What happens when the path you’ve followed your whole life suddenly stops making sense?
What does it really take — emotionally, personally, existentially — to become a therapist?
In this intimate and reflective conversation, I sit with my peer and fellow trainee Persefoni Kaltaki, with whom I began my journey at the New School for Psychotherapy and Counselling. Together, we speak openly about the emotional and existential cost of becoming a therapist.
Persefoni shares what it’s like to navigate training with dyslexia and ADHD, to move countries, to learn in a new language, and to start over while trying to hold space for others. She reflects on the limits of neurobiology and psychopharmacology in understanding the human condition and how discovering existential thought offered a way back to meaning.
“I hope for nothing. I fear nothing. I am free.” — Nikos Kazantzakis
This isn’t a conversation about methods or theories. It’s about what happens when therapy stops being a profession and becomes a way of being — about the laughter, vulnerability, and quiet courage it takes to keep becoming.

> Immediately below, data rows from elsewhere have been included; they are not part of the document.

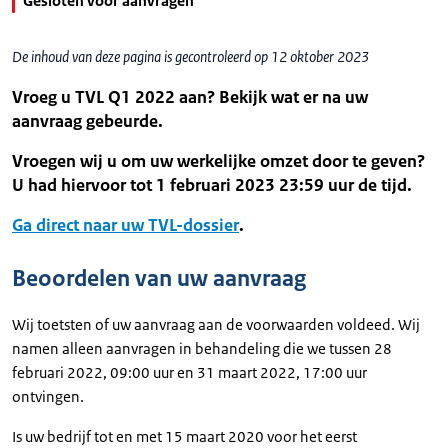
Gesloten voor aanvragen
De inhoud van deze pagina is gecontroleerd op 12 oktober 2023
Vroeg u TVL Q1 2022 aan? Bekijk wat er na uw
aanvraag gebeurde.
Vroegen wij u om uw werkelijke omzet door te geven?
U had hiervoor tot 1 februari 2023 23:59 uur de tijd.
Ga direct naar uw TVL-dossier
.
Beoordelen van uw aanvraag
Wij toetsten of uw aanvraag aan de voorwaarden voldeed. Wij
namen alleen aanvragen in behandeling die we tussen 28
februari 2022, 09:00 uur en 31 maart 2022, 17:00 uur
ontvingen.
Is uw bedrijf tot en met 15 maart 2020 voor het eerst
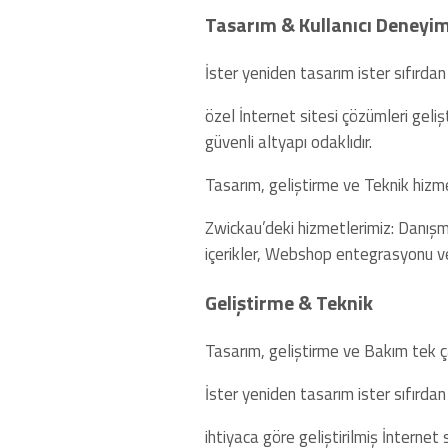
Tasarım & Kullanıcı Deneyim
İster yeniden tasarım ister sıfırdan
özel İnternet sitesi çözümleri geliş
güvenli altyapı odaklıdır.
Tasarım, geliştirme ve Teknik hizmet
Zwickau’deki hizmetlerimiz: Danışma
içerikler, Webshop entegrasyonu v
Geliştirme & Teknik
Tasarım, geliştirme ve Bakım tek ça
İster yeniden tasarım ister sıfırdan
ihtiyaca göre geliştirilmiş İnternet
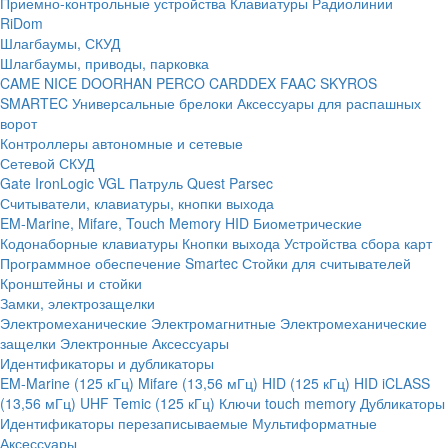
Приемно-контрольные устройства
Клавиатуры
Радиолинии
RiDom
Шлагбаумы, СКУД
Шлагбаумы, приводы, парковка
CAME
NICE
DOORHAN
PERCO
CARDDEX
FAAC
SKYROS
SMARTEC
Универсальные брелоки
Аксессуары для распашных
ворот
Контроллеры автономные и сетевые
Сетевой СКУД
Gate
IronLogic
VGL Патруль
Quest
Parsec
Считыватели, клавиатуры, кнопки выхода
EM-Marine, Mifare, Touch Memory
HID
Биометрические
Кодонаборные клавиатуры
Кнопки выхода
Устройства сбора карт
Программное обеспечение Smartec
Стойки для считывателей
Кронштейны и стойки
Замки, электрозащелки
Электромеханические
Электромагнитные
Электромеханические
защелки
Электронные
Аксессуары
Идентификаторы и дубликаторы
EM-Marine (125 кГц)
Mifare (13,56 мГц)
HID (125 кГц)
HID iCLASS
(13,56 мГц)
UHF
Temic (125 кГц)
Ключи touch memory
Дубликаторы
Идентификаторы перезаписываемые
Мультиформатные
Аксессуары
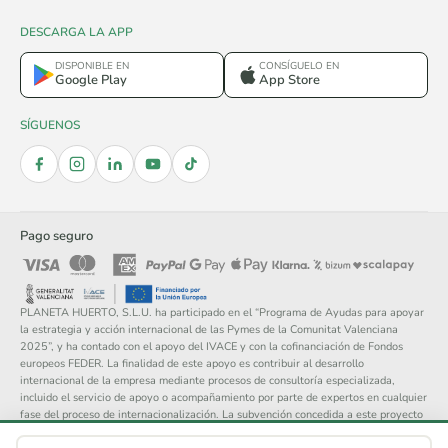
DESCARGA LA APP
DISPONIBLE EN
CONSÍGUELO EN
Google Play
App Store
SÍGUENOS
Pago seguro
PLANETA HUERTO, S.L.U. ha participado en el “Programa de Ayudas para apoyar
la estrategia y acción internacional de las Pymes de la Comunitat Valenciana
2025”, y ha contado con el apoyo del IVACE y con la cofinanciación de Fondos
europeos FEDER. La finalidad de este apoyo es contribuir al desarrollo
internacional de la empresa mediante procesos de consultoría especializada,
incluido el servicio de apoyo o acompañamiento por parte de expertos en cualquier
fase del proceso de internacionalización. La subvención concedida a este proyecto
asciende a 14.148 €.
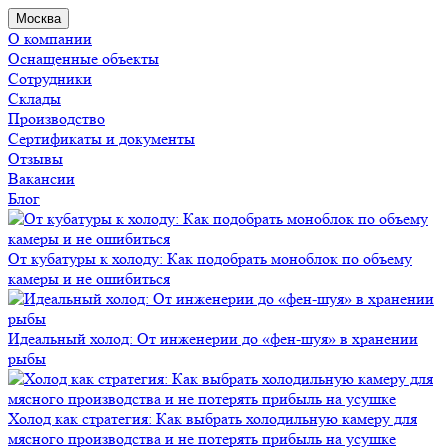
Москва
О компании
Оснащенные объекты
Сотрудники
Склады
Производство
Сертификаты и документы
Отзывы
Вакансии
Блог
От кубатуры к холоду: Как подобрать моноблок по объему
камеры и не ошибиться
Идеальный холод: От инженерии до «фен-шуя» в хранении
рыбы
Холод как стратегия: Как выбрать холодильную камеру для
мясного производства и не потерять прибыль на усушке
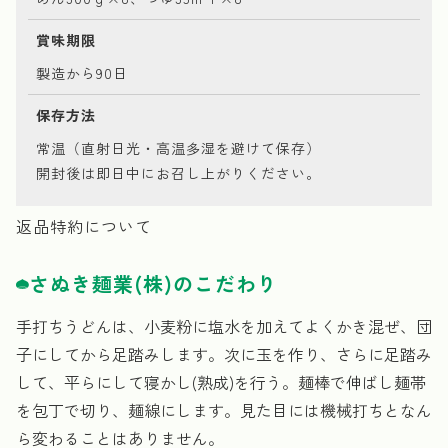
賞味期限
製造から90日
保存方法
常温（直射日光・高温多湿を避けて保存）
開封後は即日中にお召し上がりください。
返品特約について
さぬき麺業(株)のこだわり
手打ちうどんは、小麦粉に塩水を加えてよくかき混ぜ、団
子にしてから足踏みします。次に玉を作り、さらに足踏み
して、平らにして寝かし(熟成)を行う。麺棒で伸ばし麺帯
を包丁で切り、麺線にします。見た目には機械打ちとなん
ら変わることはありません。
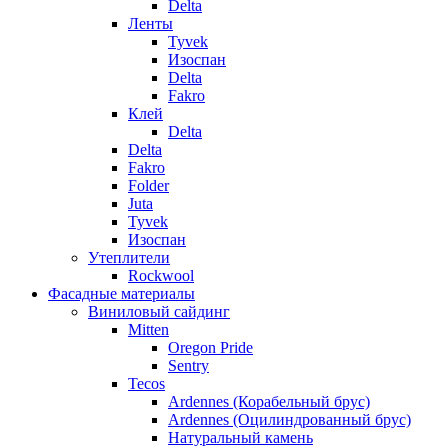
Delta
Ленты
Tyvek
Изоспан
Delta
Fakro
Клей
Delta
Delta
Fakro
Folder
Juta
Tyvek
Изоспан
Утеплители
Rockwool
Фасадные материалы
Виниловый сайдинг
Mitten
Oregon Pride
Sentry
Tecos
Ardennes (Корабельный брус)
Ardennes (Оцилиндрованный брус)
Натуральный камень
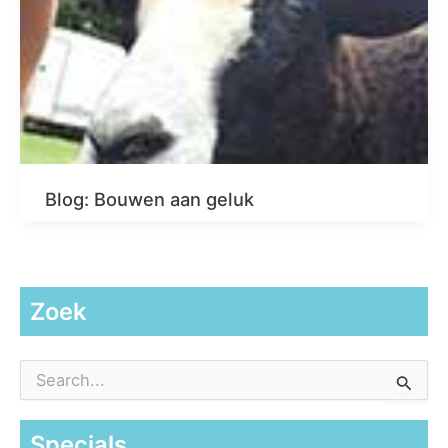
Blog: Bouwen aan geluk
Zoek
Z
o
e
k
Specials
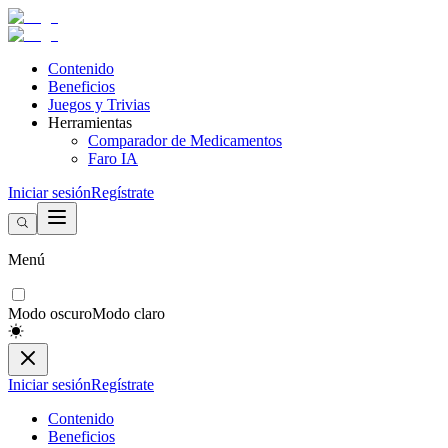
Contenido
Beneficios
Juegos y Trivias
Herramientas
Comparador de Medicamentos
Faro IA
Iniciar sesión
Regístrate
Menú
Modo oscuro
Modo claro
Iniciar sesión
Regístrate
Contenido
Beneficios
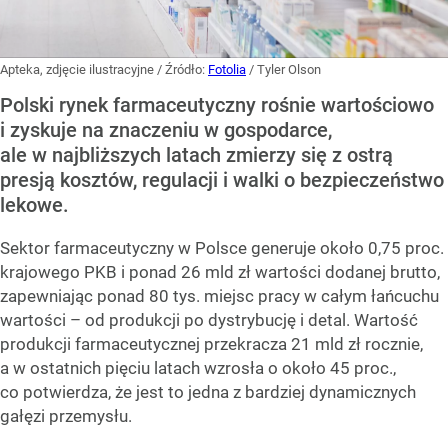
Apteka, zdjęcie ilustracyjne
/ Źródło:
Fotolia
/
Tyler Olson
Polski rynek farmaceutyczny rośnie wartościowo
i zyskuje na znaczeniu w gospodarce,
ale w najbliższych latach zmierzy się z ostrą
presją kosztów, regulacji i walki o bezpieczeństwo
lekowe.
Sektor farmaceutyczny w Polsce generuje około 0,75 proc.
krajowego PKB i ponad 26 mld zł wartości dodanej brutto,
zapewniając ponad 80 tys. miejsc pracy w całym łańcuchu
wartości – od produkcji po dystrybucję i detal. Wartość
produkcji farmaceutycznej przekracza 21 mld zł rocznie,
a w ostatnich pięciu latach wzrosła o około 45 proc.,
co potwierdza, że jest to jedna z bardziej dynamicznych
gałęzi przemysłu.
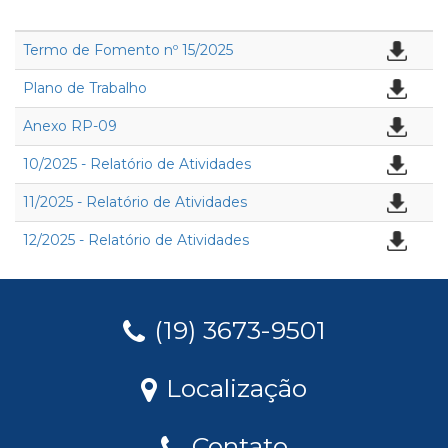
Termo de Fomento nº 15/2025
Plano de Trabalho
Anexo RP-09
10/2025 - Relatório de Atividades
11/2025 - Relatório de Atividades
12/2025 - Relatório de Atividades
(19) 3673-9501
Localização
Contato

What Existential Therapy Feels Like
About Persefoni:
Persefoni Kaltaki is a psychologist and UKCP trainee psychotherapist with an MSc in Clinical Psychology and advanced training in existential psychotherapy at the New School of Psychotherapy and Counselling (NSPC) in London. She currently works both in private practice in Copenhagen and remotely with UK-based clients through Headstrong Counselling.
Her therapeutic work is trauma-informed and rooted in existential and phenomenological approaches, with a focus on relational depth, self-exploration, and psychological awareness. She has supported clients navigating cultural displacement, gender identity, neurodivergence, and systemic marginalisation, committed to inclusive, reflective practice that responds to each client’s unique context and lived experience.
She is also trained in working with survivors of domestic violence and sexual abuse and has facilitated group work and psychoeducational spaces focused on resilience, emotional wellbeing, and identity exploration. In addition to her independent practice, Persefoni collaborates with Daggry an organisation supporting LGBTQIA+ communities in Copenhagen.